1. 始まりの日
作品紹介にも書きましたが、本作品は拙作「夜空に瞬く星に向かって」(N5979DP)の約三百年前のストーリーになります。
本作からお読み戴いている方、有難うございます。前述の続編(が先にほぼ完結していますが)の方も宜しくお願い致します。

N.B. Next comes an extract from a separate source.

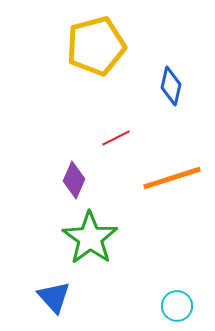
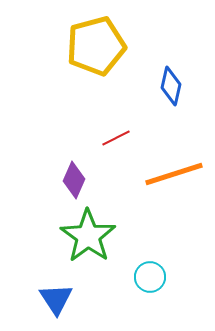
orange line: moved 2 px right, 4 px up
green star: moved 2 px left, 2 px up
blue triangle: moved 2 px right, 2 px down; rotated 9 degrees clockwise
cyan circle: moved 27 px left, 29 px up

「夜空に・・・」を先にお読みになった方にとっては、既にネタバレまくりで結末も殆ど分かっているお話かも知れませんが、「夜空に・・・」でばら撒いた幾つもの伏線を時代を遡って回収する予定でもあります。その様な場面に行き当たって、ニヤリとして戴けると作者冥利に尽きます。
今回は最初に書きます。
本作のBGMとして。(聞きながら書いてます)
・ Cinderella Effect / Standing (本来ゴシックな曲なのですが、曲と歌詞が本作によく合うので)
・ ATB / My Everything (場面を選びますが。)
■ 0.1.1
校門を抜けて市道に出たところで、地面からの照り返しと、熱されたアスファルトから立ち上る午後のムッとした空気が達也の全身を包んだ。
校門脇の塀に絡みつくブーゲンビリアの花と、向かいの住宅の庭にこんもりと植えられたアレカヤシの葉がサワサワと風に揺られている事から、海から風が吹いている事は分かる。
が、暑い。
住み慣れた街とは言っても、暑いものは暑い。
雨季はかなり前に終わっているので、あの独特の湿り気を持った熱い空気に悩まされる事は無いが、湿気は低くとも気温そのものは似たようなものだ。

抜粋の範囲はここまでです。